Exercise details:
Leave every picture out and write out the records below exactly.

━━━━

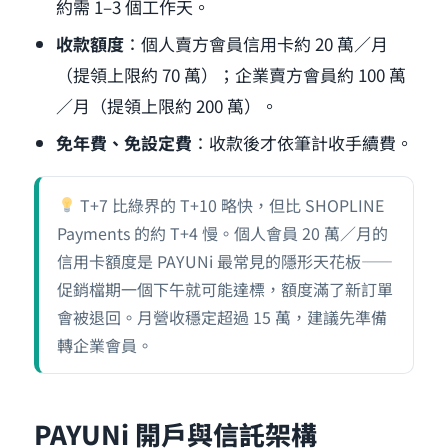
約需 1–3 個工作天。
收款額度
：個人賣方會員信用卡約 20 萬／月
（提領上限約 70 萬）；企業賣方會員約 100 萬
／月（提領上限約 200 萬）。
免年費、免設定費
：收款後才依筆計收手續費。
T+7 比綠界的 T+10 略快，但比 SHOPLINE
Payments 的約 T+4 慢。個人會員 20 萬／月的
信用卡額度是 PAYUNi 最常見的隱形天花板——
促銷檔期一個下午就可能達標，額度滿了新訂單
會被退回。月營收穩定超過 15 萬，建議先準備
轉企業會員。
PAYUNi 開戶與信託架構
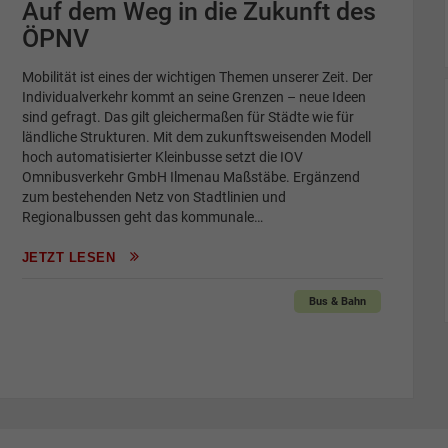
Auf dem Weg in die Zukunft des
ÖPNV
Mobilität ist eines der wichtigen Themen unserer Zeit. Der
Individualverkehr kommt an seine Grenzen – neue Ideen
sind gefragt. Das gilt gleichermaßen für Städte wie für
ländliche Strukturen. Mit dem zukunftsweisenden Modell
hoch automatisierter Kleinbusse setzt die IOV
Omnibusverkehr GmbH Ilmenau Maßstäbe. Ergänzend
zum bestehenden Netz von Stadtlinien und
Regionalbussen geht das kommunale…
JETZT LESEN
Bus & Bahn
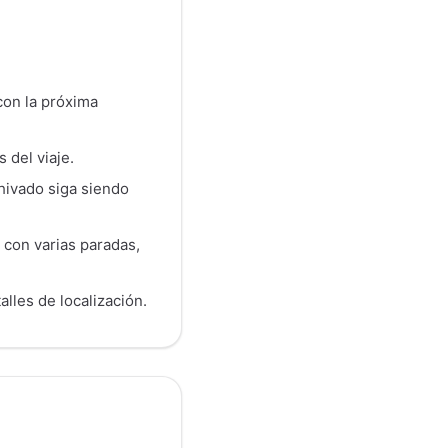
con la próxima
 del viaje.
chivado siga siendo
s con varias paradas,
lles de localización.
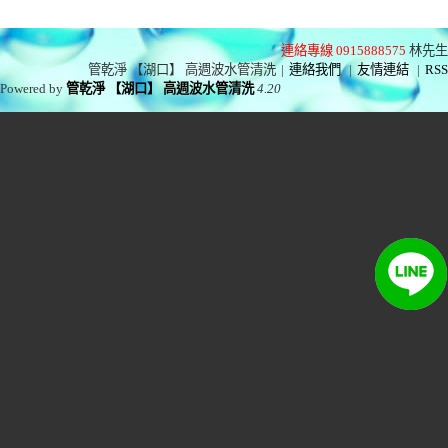
連絡專線 0915888575
林先生
管乾淨 【湖口】 高週波水管清洗
|
連絡我們
|
友情連結
|
RSS
Powered by
管乾淨 【湖口】 高週波水管清洗
4.20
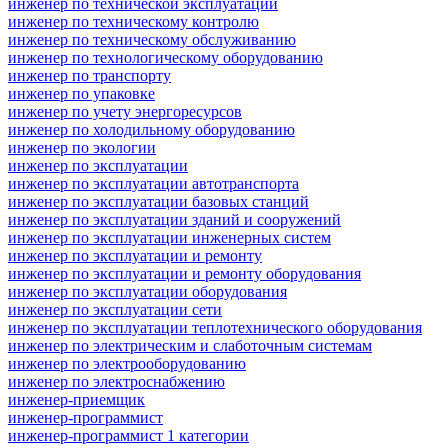
инженер по технической эксплуатации
инженер по техническому контролю
инженер по техническому обслуживанию
инженер по технологическому оборудованию
инженер по транспорту
инженер по упаковке
инженер по учету энергоресурсов
инженер по холодильному оборудованию
инженер по экологии
инженер по эксплуатации
инженер по эксплуатации автотранспорта
инженер по эксплуатации базовых станций
инженер по эксплуатации зданий и сооружений
инженер по эксплуатации инженерных систем
инженер по эксплуатации и ремонту
инженер по эксплуатации и ремонту оборудования
инженер по эксплуатации оборудования
инженер по эксплуатации сети
инженер по эксплуатации теплотехнического оборудования
инженер по электрическим и слаботочным системам
инженер по электрооборудованию
инженер по электроснабжению
инженер-приемщик
инженер-программист
инженер-программист 1 категории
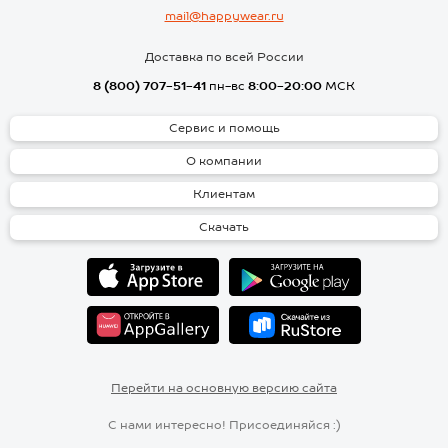
mail@happywear.ru
Доставка по всей России
8 (800) 707-51-41
пн-вс
8:00-20:00
МСК
Сервис и помощь
О компании
Клиентам
Скачать
Перейти на основную версию сайта
С нами интересно! Присоединяйся :)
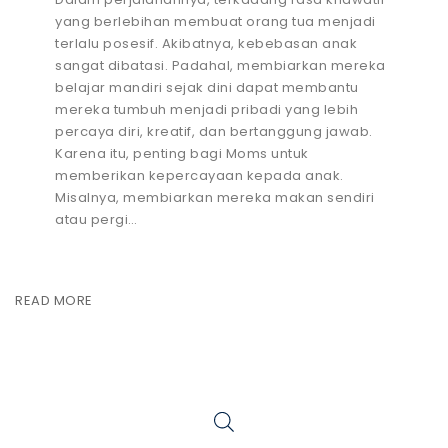
yang berlebihan membuat orang tua menjadi
terlalu posesif. Akibatnya, kebebasan anak
sangat dibatasi. Padahal, membiarkan mereka
belajar mandiri sejak dini dapat membantu
mereka tumbuh menjadi pribadi yang lebih
percaya diri, kreatif, dan bertanggung jawab.
Karena itu, penting bagi Moms untuk
memberikan kepercayaan kepada anak.
Misalnya, membiarkan mereka makan sendiri
atau pergi…
READ MORE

━━━━

Reply to the exercise:
約需 1–3 個工作天。
收款額度
：個人賣方會員信用卡約 20 萬／月
（提領上限約 70 萬）；企業賣方會員約 100 萬
／月（提領上限約 200 萬）。
免年費、免設定費
：收款後才依筆計收手續費。
T+7 比綠界的 T+10 略快，但比 SHOPLINE
Payments 的約 T+4 慢。個人會員 20 萬／月的
信用卡額度是 PAYUNi 最常見的隱形天花板——
促銷檔期一個下午就可能達標，額度滿了新訂單
會被退回。月營收穩定超過 15 萬，建議先準備
轉企業會員。
PAYUNi 開戶與信託架構
Auf dem Weg in die Zukunft des
ÖPNV
Mobilität ist eines der wichtigen Themen unserer Zeit. Der
Individualverkehr kommt an seine Grenzen – neue Ideen
sind gefragt. Das gilt gleichermaßen für Städte wie für
ländliche Strukturen. Mit dem zukunftsweisenden Modell
hoch automatisierter Kleinbusse setzt die IOV
Omnibusverkehr GmbH Ilmenau Maßstäbe. Ergänzend
zum bestehenden Netz von Stadtlinien und
Regionalbussen geht das kommunale…
JETZT LESEN
Bus & Bahn
con la próxima
 del viaje.
chivado siga siendo
s con varias paradas,
lles de localización.
連絡專線 0915888575
林先生
管乾淨 【湖口】 高週波水管清洗
|
連絡我們
|
友情連結
|
RSS
Powered by
管乾淨 【湖口】 高週波水管清洗
4.20
инженер по технической эксплуатации
инженер по техническому контролю
инженер по техническому обслуживанию
инженер по технологическому оборудованию
инженер по транспорту
инженер по упаковке
инженер по учету энергоресурсов
инженер по холодильному оборудованию
инженер по экологии
инженер по эксплуатации
инженер по эксплуатации автотранспорта
инженер по эксплуатации базовых станций
инженер по эксплуатации зданий и сооружений
инженер по эксплуатации инженерных систем
инженер по эксплуатации и ремонту
инженер по эксплуатации и ремонту оборудования
инженер по эксплуатации оборудования
инженер по эксплуатации сети
инженер по эксплуатации теплотехнического оборудования
инженер по электрическим и слаботочным системам
инженер по электрооборудованию
инженер по электроснабжению
инженер-приемщик
инженер-программист
инженер-программист 1 категории
mail@happywear.ru
Доставка по всей России
8 (800) 707-51-41
пн-вс
8:00-20:00
МСК
Сервис и помощь
О компании
Клиентам
Скачать
Перейти на основную версию сайта
С нами интересно! Присоединяйся :)
yang berlebihan membuat orang tua menjadi
terlalu posesif. Akibatnya, kebebasan anak
sangat dibatasi. Padahal, membiarkan mereka
belajar mandiri sejak dini dapat membantu
mereka tumbuh menjadi pribadi yang lebih
percaya diri, kreatif, dan bertanggung jawab.
Karena itu, penting bagi Moms untuk
memberikan kepercayaan kepada anak.
Misalnya, membiarkan mereka makan sendiri
atau pergi…
READ MORE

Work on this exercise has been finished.